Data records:

[Start of Attachment]

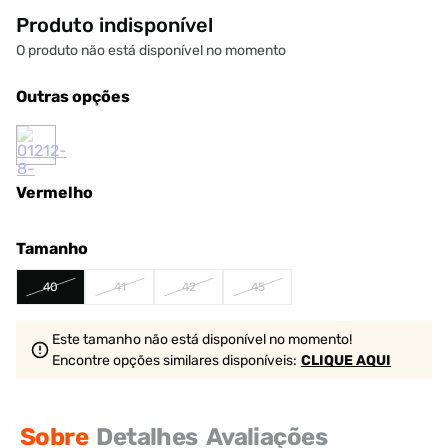
Produto indisponível
O produto não está disponível no momento
Outras opções
Vermelho
Tamanho
40
41
42
45
Este tamanho não está disponível no momento!
Encontre opções similares
disponíveis
:
CLIQUE AQUI
Sobre
Detalhes
Avaliações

[End of Attachment]

[ASSIGNMENT] For each record above, write it out exactly and omit any picture.

[EXERCISE ANSWER]
Produto indisponível
O produto não está disponível no momento
Outras opções
Vermelho
Tamanho
40
41
42
45
Este tamanho não está disponível no momento!
Encontre opções similares
disponíveis
:
CLIQUE AQUI
Sobre
Detalhes
Avaliações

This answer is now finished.